HIV remains a major global public health challenge and Covid-19 has added to it. This is especially so in the eastern and southern Africa region – the epicentre of the HIV epidemic, with 800,000 new HIV infections each year, just under half of the global total. Progress
towards eliminating Aids in the region by 2030 was already lagging behind the targets before Covid-19 and government lockdowns have thrown it even further off course. The lockdowns slowed service provision in testing, treatment and care.
It’s estimated that such disruptions will have a substantial effect on population-level mortality. HIV-related deaths could increase by up to 1.06 times over a year if disruptions affect half of the population living with HIV/Aids
Although Aids-related deaths among adolescents and young people have generally been decreasing in the region, the mortality rate remains high among adolescent girls and young women. Progress on preventing HIV transmission is still far too slow, with girls aged 10-19 accounting for 83% of new HIV infections
. They are more vulnerable to HIV because of their unequal cultural, social and economic status in society. Recent estimates are that girls and women in this age group are about twice as likely as their male peers to be infected with HIV
Lowering rates of HIV infection among girls and young women in the region is a critical priority. But the impact will be limited if the structural drivers that shape risk behaviours are not addressed and prevention responses are undermined.
, Preventing HIV Among Young People in Southern and Eastern Africa: Emerging Evidence and Intervention Strategies
examines the efforts to confront and reduce the high level of new HIV infections among young people in eastern and southern Africa. Taking a multi-dimensional approach to prevention, we discuss the many challenges facing these efforts, focusing particularly on the structural and social drivers of HIV.
Structural drivers of HIV risk
The book presents evidence from east and southern Africa which provides valuable insights into how to mitigate HIV risk among young people. It discusses which interventions work, why they work and the limitations and gaps in our knowledge.
Chapters in this book discuss the structural drivers of HIV infection for adolescents and young people. Structural drivers are social and cultural norms, values, networks and institutions that influence HIV epidemics. They include restrictive laws and policies, such as age of consent laws and criminalisation of people of different gender and sexual orientations. Other drivers are adult-oriented HIV services that adolescents perceive as intimidating, and poor quality services which discourage service uptake.
Social issues such as poverty and poor education, harmful gender norms, stigma and discrimination also drive transactional sex. Cultural norms such as forced marriage increase risk of HIV infection. Alcohol and drug availability and promotion are also factors. Each of these may influence the more immediate determinants of HIV risk – such as patterns of sexual behaviour and poor health-seeking behaviours.

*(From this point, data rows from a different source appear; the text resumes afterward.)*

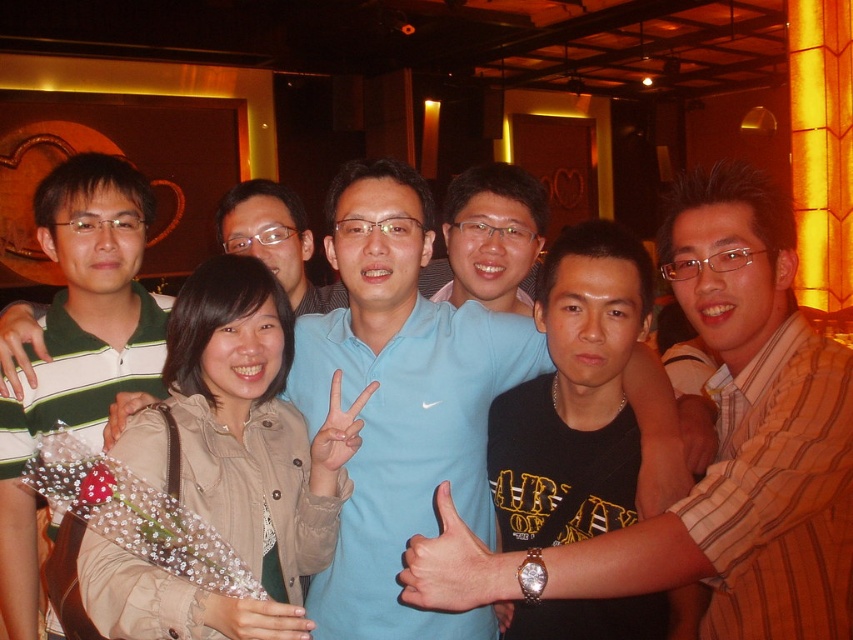 Which is in front, point (723, 298) or point (103, 237)?

Point (723, 298)

Is point (735, 394) positioned after point (47, 218)?

No, (735, 394) is in front of (47, 218).

Is point (767, 291) closer to camera compared to point (45, 404)?

Yes, point (767, 291) is in front of point (45, 404).

Where is `blue shirt at center`? Image resolution: width=853 pixels, height=640 pixels. blue shirt at center is located at coordinates (717, 452).

Does point (816, 417) lie in front of point (183, 472)?

Yes, point (816, 417) is closer to viewer.

Which is behind, point (805, 472) or point (219, 364)?

Point (219, 364)

What do you see at coordinates (717, 452) in the screenshot? The height and width of the screenshot is (640, 853). I see `blue shirt at center` at bounding box center [717, 452].

You are a GUI agent. You are given a task and a screenshot of the screen. Output one action in this format:
    pyautogui.click(x=<x>, y=<y>)
    Task: Click on the blue shirt at center
    
    Given the screenshot: What is the action you would take?
    pyautogui.click(x=717, y=452)

Which is more to the right, tan fabric jacket at center or green striped polo shirt at left?

tan fabric jacket at center

Who is more distant from viewer, (180, 371) or (1, 520)?

Positioned behind is point (1, 520).

The width and height of the screenshot is (853, 640). What are the coordinates of `tan fabric jacket at center` in the screenshot? It's located at (235, 465). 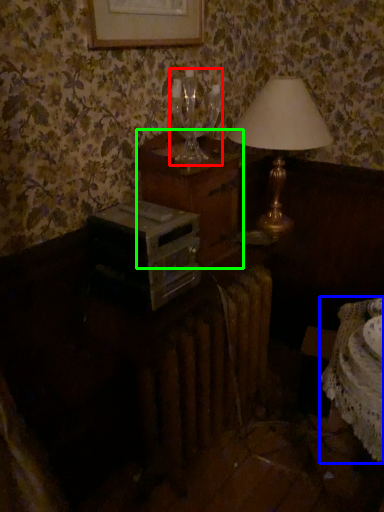 Question: Considering the real-world distances, which object is closest to wine glass (highlighted by a red box)? table (highlighted by a blue box) or nightstand (highlighted by a green box).

Choices:
 (A) table
 (B) nightstand

Answer: (B) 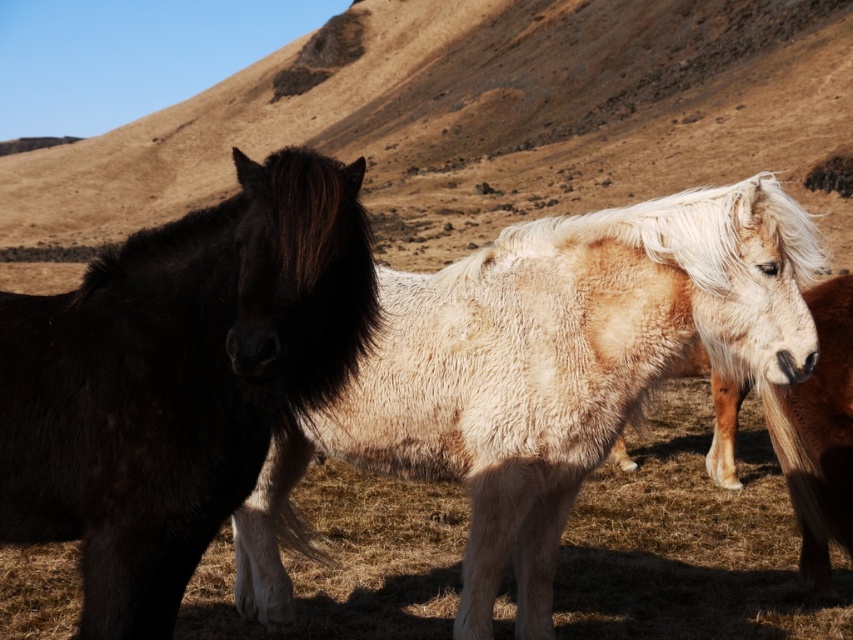 You are a photographer trying to capture a photo of the shiny black horse at left and the light brown fuzzy horse at right. If you want to ensure both horses are in focus, which one should you focus on first to account for their positions?

The shiny black horse at left is positioned over the light brown fuzzy horse at right, so you should focus on the shiny black horse at left first to ensure both are in focus.

You are a farmer who needs to separate two horses with a fence. The fluffy white horse at center and the light brown fuzzy horse at right are currently in the same field. If the minimum required distance between the two horses to ensure they can hear each other is 4 feet, will the fence placement at the current distance of 3.98 feet between them be acceptable?

The distance between the fluffy white horse at center and the light brown fuzzy horse at right is 3.98 feet, which is less than the required 4 feet. Therefore, the fence placement at this distance would not be acceptable as the horses can still hear each other. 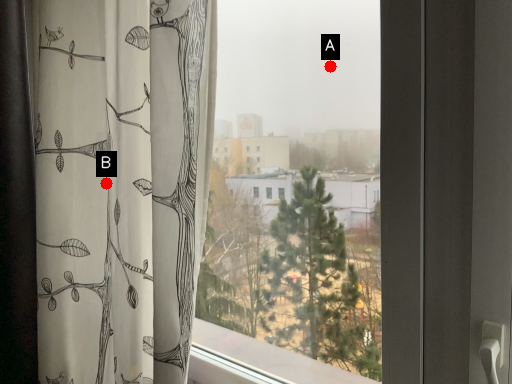 Question: Two points are circled on the image, labeled by A and B beside each circle. Among these points, which one is farthest from the camera?

Choices:
 (A) A is further
 (B) B is further

Answer: (B) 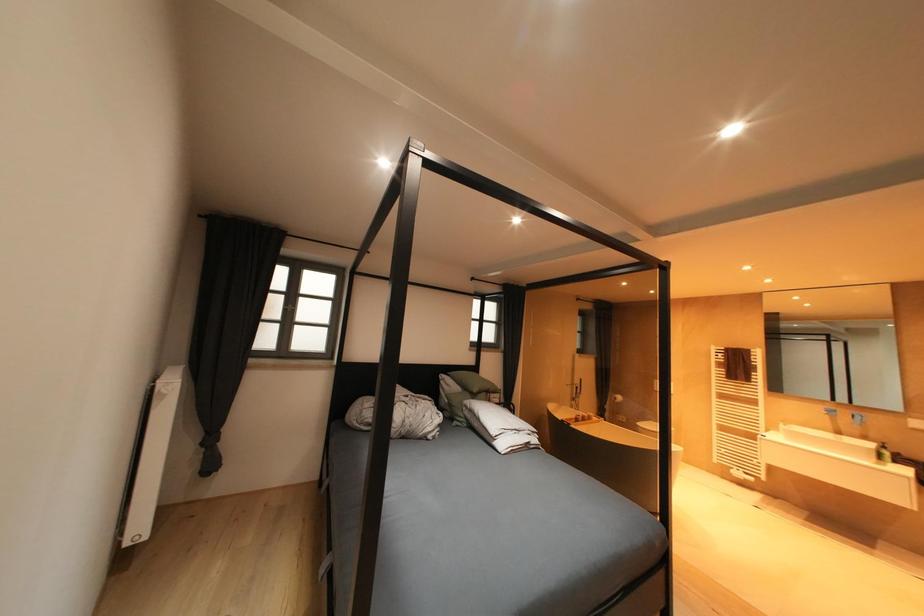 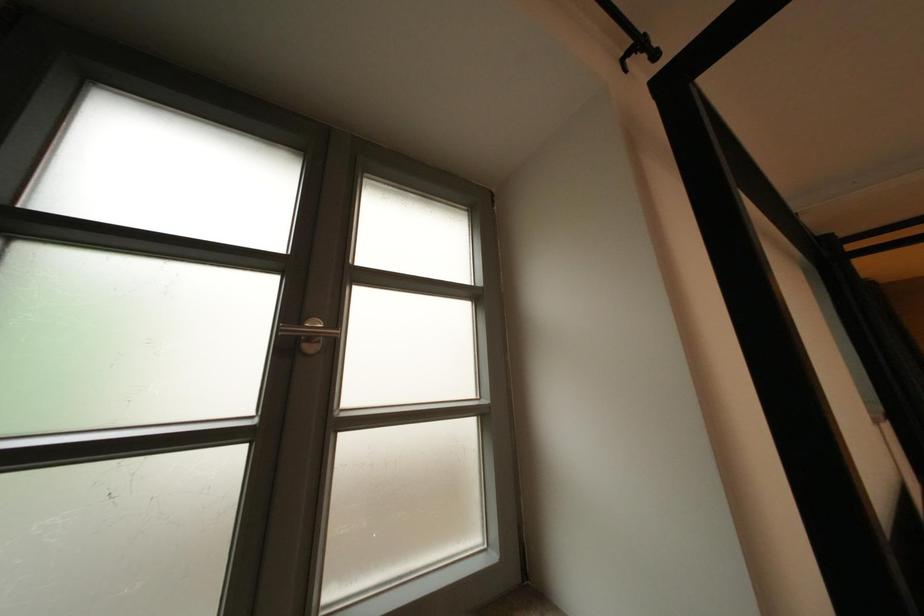 What movement of the cameraman would produce the second image?

The movement direction of the cameraman is left, forward. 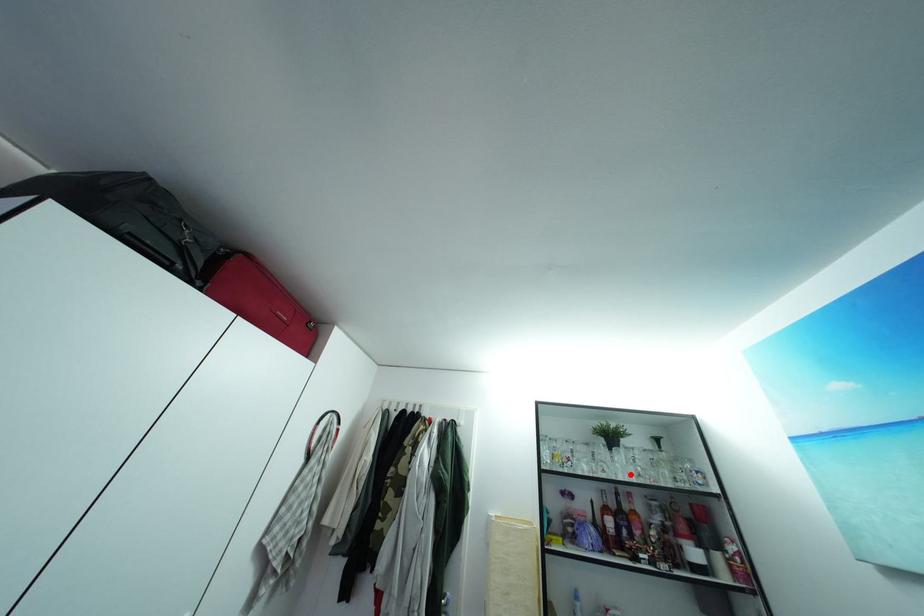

The evidence collected in the book shows that keeping girls in school not only reduces HIV risk, but also delays marriage and pregnancy, and improves mental health. Similarly, reducing heavy alcohol use has benefits for other health outcomes – it reduces unsafe abortions and transactional sex. Structural interventions give girls and young women the skills, knowledge and capacity to reduce their risk of HIV acquisition.
Addressing primary social vulnerabilities to HIV has a great impact. It can change patterns of risk, increase access to healthcare, promote autonomy and agency and improve adherence to HIV treatment. Current “structural type” interventions which have shown promise include income generation, cash transfer programmes and support for livelihoods. Others encourage young girls to stay at school and enhance life skills to keep girls safe.
Targeting and collaboration
Targeting adolescents and reducing their risk will be pivotal to determining the course of the epidemic in sub-Saharan Africa. Governments must work together and find ways to scale up targeted investments in prevention, diagnosis and treatment. Interventions can make a difference not only by reducing the risk of HIV but by empowering girls and women to manage their health and wellbeing more broadly.
An increased emphasis on structural approaches will make it even more important that different sectors and stakeholders work together. This may take place through existing mechanisms, or it may be necessary to create new collaboration mechanisms or involve new partners.
Programme implementers, lobbying industries and pharmaceutical companies will need to form alliances and partnerships with researchers and other groups who have not previously been directly involved in HIV prevention programmes, such as community development or microcredit organisations. This will enable them to develop, test and evaluate structural approaches.
We don’t need innovative solutions – we need to do what we know works and do it efficiently and consistently. The focus should be on the “furthest behind” first so that no one is left behind.